─── Data section ───
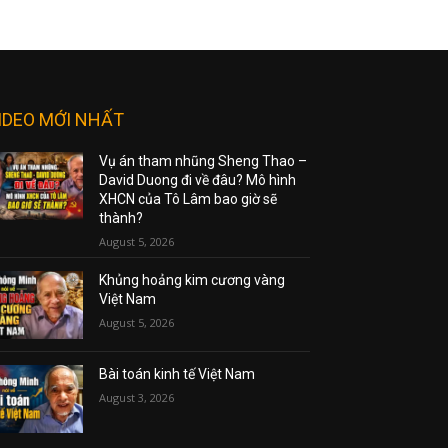
IDEO MỚI NHẤT
Vụ án tham nhũng Sheng Thao –
David Duong đi về đâu? Mô hình
XHCN của Tô Lâm bao giờ sẽ
thành?
August 5, 2026
Khủng hoảng kim cương vàng
Việt Nam
August 5, 2026
Bài toán kinh tế Việt Nam
August 3, 2026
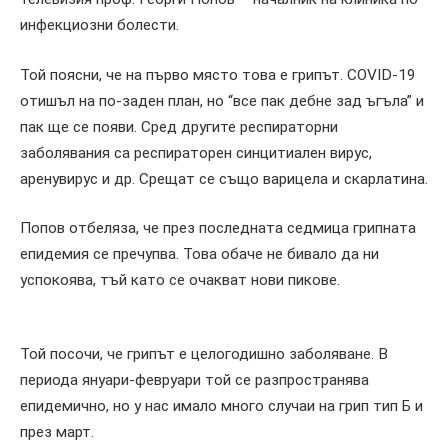
инфекциозни болести.
Той поясни, че на първо място това е грипът. COVID-19
отишъл на по-заден план, но “все пак дебне зад ъгъла” и
пак ще се появи. Сред другите респираторни
заболявания са респираторен синцитиален вирус,
аренувирус и др. Срещат се също варицела и скарлатина.
Попов отбеляза, че през последната седмица грипната
епидемия се пречупва. Това обаче не бивало да ни
успокоява, тъй като се очакват нови пикове.
Той посочи, че грипът е целогодишно заболяване. В
периода януари-февруари той се разпространява
епидемично, но у нас имало много случаи на грип тип Б и
през март.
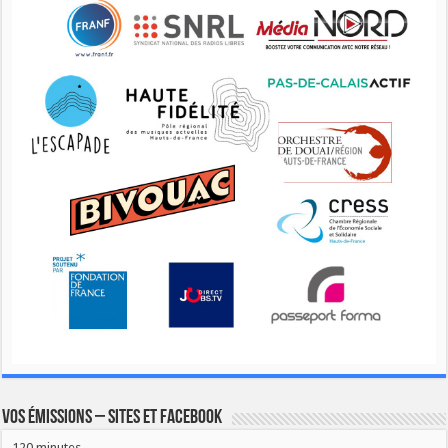
Vos émissions – Sites et Facebook
120 minutes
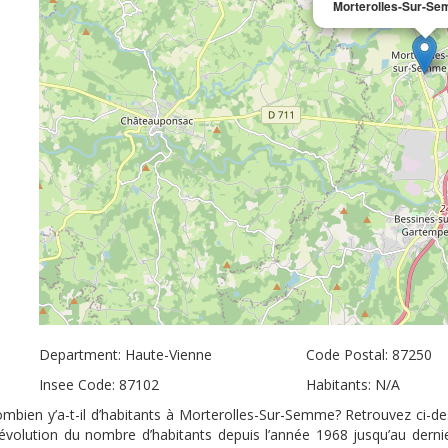
Morterolles-Sur-S
Department: Haute-Vienne
Code Postal: 87250
Insee Code: 87102
Habitants: N/A
bien y’a-t-il d’habitants à Morterolles-Sur-Semme? Retrouvez ci-des
évolution du nombre d’habitants depuis l’année 1968 jusqu’au dern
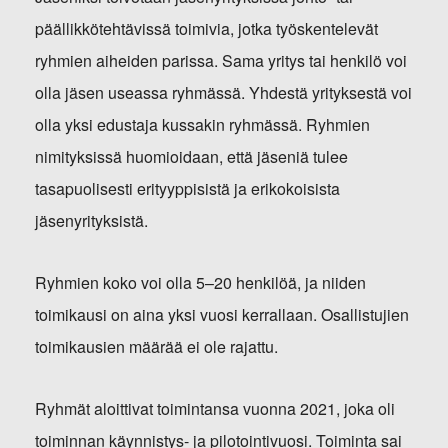
päällikkötehtävissä toimivia, jotka työskentelevät
ryhmien aiheiden parissa. Sama yritys tai henkilö voi
olla jäsen useassa ryhmässä. Yhdestä yrityksestä voi
olla yksi edustaja kussakin ryhmässä. Ryhmien
nimityksissä huomioidaan, että jäseniä tulee
tasapuolisesti erityyppisistä ja erikokoisista
jäsenyrityksistä.
Ryhmien koko voi olla 5–20 henkilöä, ja niiden
toimikausi on aina yksi vuosi kerrallaan. Osallistujien
toimikausien määrää ei ole rajattu.
Ryhmät aloittivat toimintansa vuonna 2021, joka oli
toiminnan käynnistys- ja pilotointivuosi. Toiminta sai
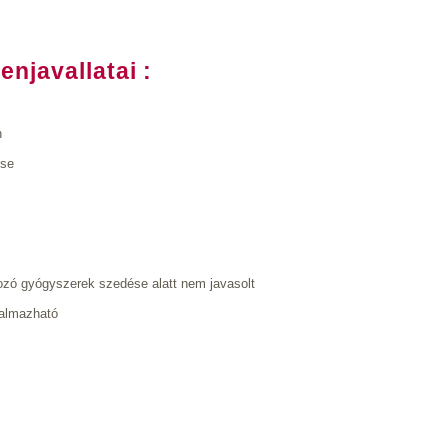
njavallatai :
n
ése
zó gyógyszerek szedése alatt nem javasolt
kalmazható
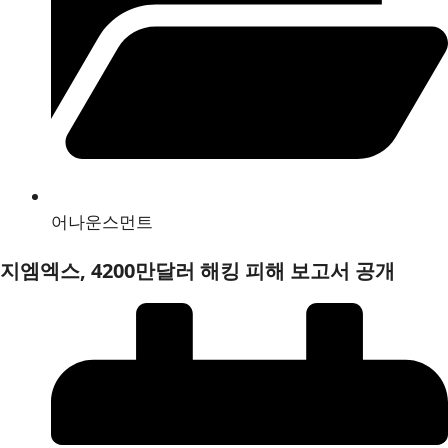
어나운스먼트
지엠엑스, 4200만달러 해킹 피해 보고서 공개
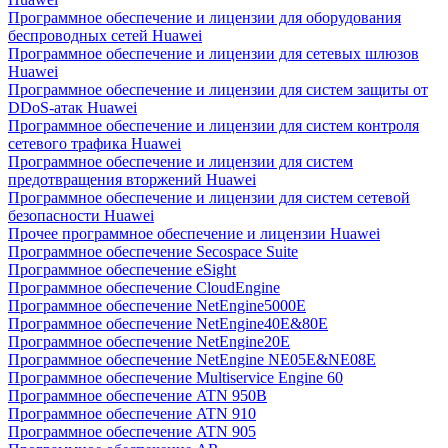
Программное обеспечение и лицензии для оборудования
беспроводных сетей Huawei
Программное обеспечение и лицензии для сетевых шлюзов
Huawei
Программное обеспечение и лицензии для систем защиты от
DDoS-атак Huawei
Программное обеспечение и лицензии для систем контроля
сетевого трафика Huawei
Программное обеспечение и лицензии для систем
предотвращения вторжений Huawei
Программное обеспечение и лицензии для систем сетевой
безопасности Huawei
Прочее программное обеспечение и лицензии Huawei
Программное обеспечение Secospace Suite
Программное обеспечение eSight
Программное обеспечение CloudEngine
Программное обеспечение NetEngine5000E
Программное обеспечение NetEngine40E&80E
Программное обеспечение NetEngine20E
Программное обеспечение NetEngine NE05E&NE08E
Программное обеспечение Multiservice Engine 60
Программное обеспечение ATN 950B
Программное обеспечение ATN 910
Программное обеспечение ATN 905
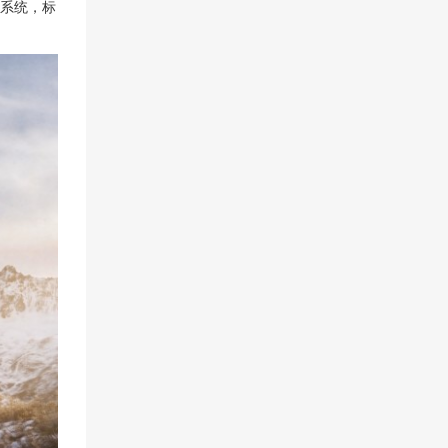
0系统，标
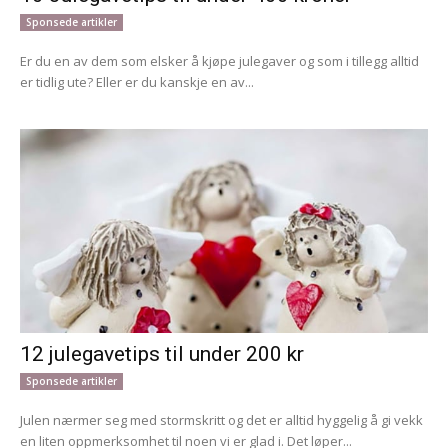
Sponsede artikler
Er du en av dem som elsker å kjøpe julegaver og som i tillegg alltid
er tidlig ute? Eller er du kanskje en av...
12 julegavetips til under 200 kr
Sponsede artikler
Julen nærmer seg med stormskritt og det er alltid hyggelig å gi vekk
en liten oppmerksomhet til noen vi er glad i. Det løper...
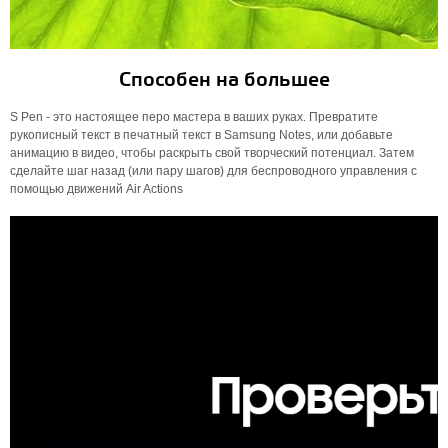
Способен на большее
S Pen - это настоящее перо мастера в ваших руках. Превратите
рукописный текст в печатный текст в Samsung Notes, или добавьте
анимацию в видео, чтобы раскрыть свой творческий потенциал. Затем
сделайте шаг назад (или пару шагов) для беспроводного управления с
помощью движений Air Actions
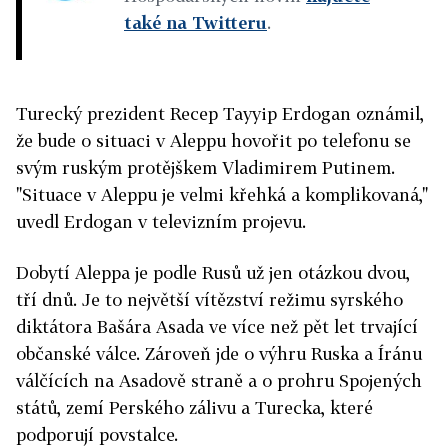
také na Twitteru
.
Turecký prezident Recep Tayyip Erdogan oznámil,
že bude o situaci v Aleppu hovořit po telefonu se
svým ruským protějškem Vladimirem Putinem.
"Situace v Aleppu je velmi křehká a komplikovaná,"
uvedl Erdogan v televizním projevu.
Dobytí Aleppa je podle Rusů už jen otázkou dvou,
tří dnů. Je to
největší vítězství režimu syrského
diktátora Bašára Asada ve více než pět let trvající
občanské válce. Zároveň jde o výhru Ruska a Íránu
válčících na Asadově straně a o prohru Spojených
států, zemí Perského zálivu a Turecka, které
podporují povstalce.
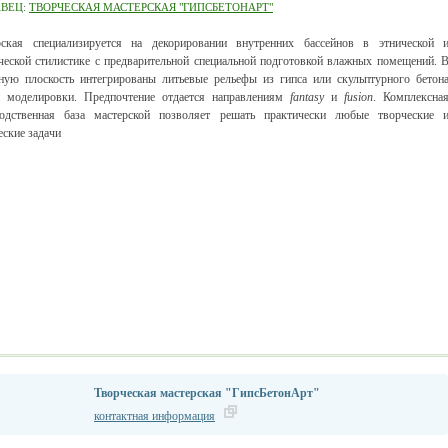
АВЕЦ:
ТВОРЧЕСКАЯ МАСТЕРСКАЯ "ГИПСБЕТОНАРТ"
рская специализируется на декорировании внутренних бассейнов в этнической 
ческой стилистике с предварительной специальной подготовкой влажных помещений. 
ную плоскость интегрированы литьевые рельефы из гипса или скульптурного бетон
й моделировки. Предпочтение отдается направлениям
fantasy
и
fusion
. Комплексна
водственная база мастерской позволяет решать практически любые творческие 
еские задачи
Творческая мастерская "ГипсБетонАрт"
контактная информация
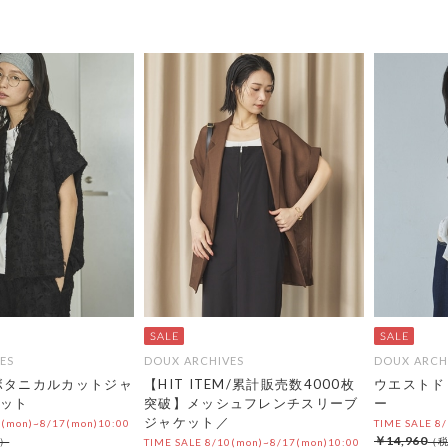
ES
DOUX ARCHIVES
DOUX ARCH
ボタニカルカットジャ
【HIT ITEM/累計販売数4000枚
ウエストド
ット
突破】メッシュフレンチスリーブ
ー
ジャケット／
0(mon)~8/17(mon)10:00
TIME SALE 8
￥14,960
TIME SALE 8/10(mon)~8/17(mon)10:00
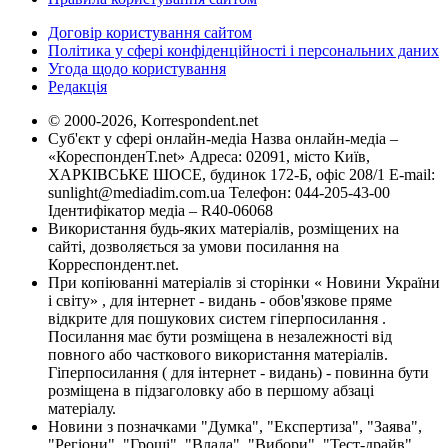
Договір користування сайтом
Політика у сфері конфіденційності і персональних даних
Угода щодо користування
Редакція
© 2000-2026, Korrespondent.net
Суб'єкт у сфері онлайн-медіа Назва онлайн-медіа –
«КореспонденТ.net» Адреса: 02091, місто Київ,
ХАРКІВСЬКЕ ШОСЕ, будинок 172-Б, офіс 208/1 E-mail:
sunlight@mediadim.com.ua
Телефон: 044-205-43-00
Ідентифікатор медіа – R40-06068
Використання будь-яких матеріалів, розміщених на
сайті, дозволяється за умови посилання на
Корреспондент.net.
При копіюванні матеріалів зі сторінки « Новини України
і світу» , для інтернет - видань - обов'язкове пряме
відкрите для пошукових систем гіперпосилання .
Посилання має бути розміщена в незалежності від
повного або часткового використання матеріалів.
Гіперпосилання ( для інтернет - видань) - повинна бути
розміщена в підзаголовку або в першому абзаці
матеріалу.
Новини з позначками "Думка", "Експертиза", "Заява",
"Регіони", "Гроші", "Влада", "Вибори", "Тест-драйв",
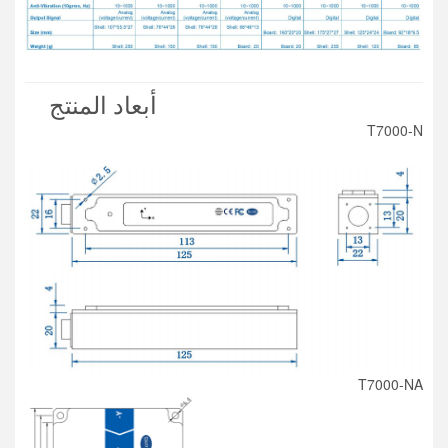
أبعاد المنتج
T7000-N
T7000-NA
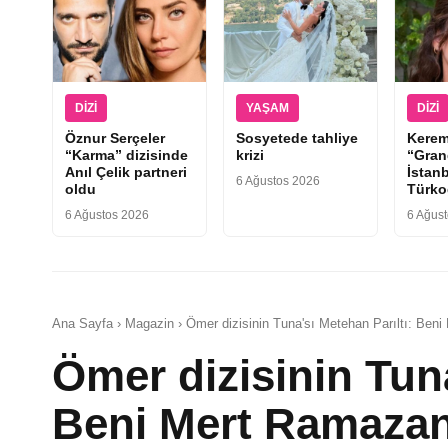
DIZI
YAŞAM
DIZI
Öznur Serçeler
Sosyetede tahliye
Kerem
“Karma” dizisinde
krizi
“Gran
Anıl Çelik partneri
İstan
6 Ağustos 2026
oldu
Türkoğ
6 Ağustos 2026
6 Ağus
Ana Sayfa › Magazin › Ömer dizisinin Tuna'sı Metehan Parıltı: Beni
Ömer dizisinin Tuna
Beni Mert Ramazan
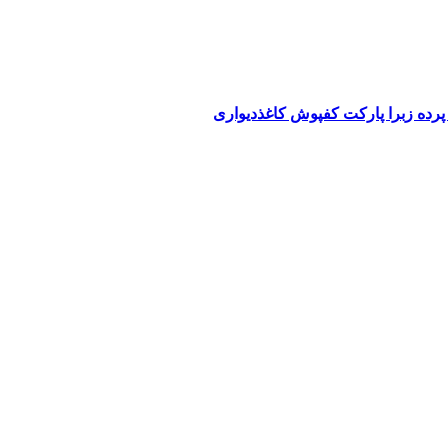
پرده زبرا پارکت کفپوش کاغذدیواری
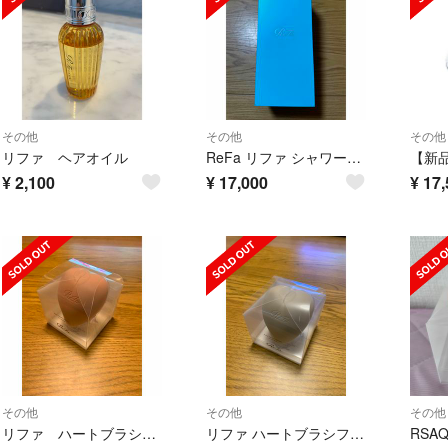
その他
その他
その他
リファ ヘアオイル
ReFa リファ シャワーヘッド
¥
2,100
¥
17,000
¥
17,
その他
その他
その他
リファ ハートブラシフォースカルプ
リファ ハートブラシフォースカルプ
───
**Exercise**
Please show, exactly as written, every line above that contains the word "користування".

**Response to the exercise**
Договір користування сайтом
Угода щодо користування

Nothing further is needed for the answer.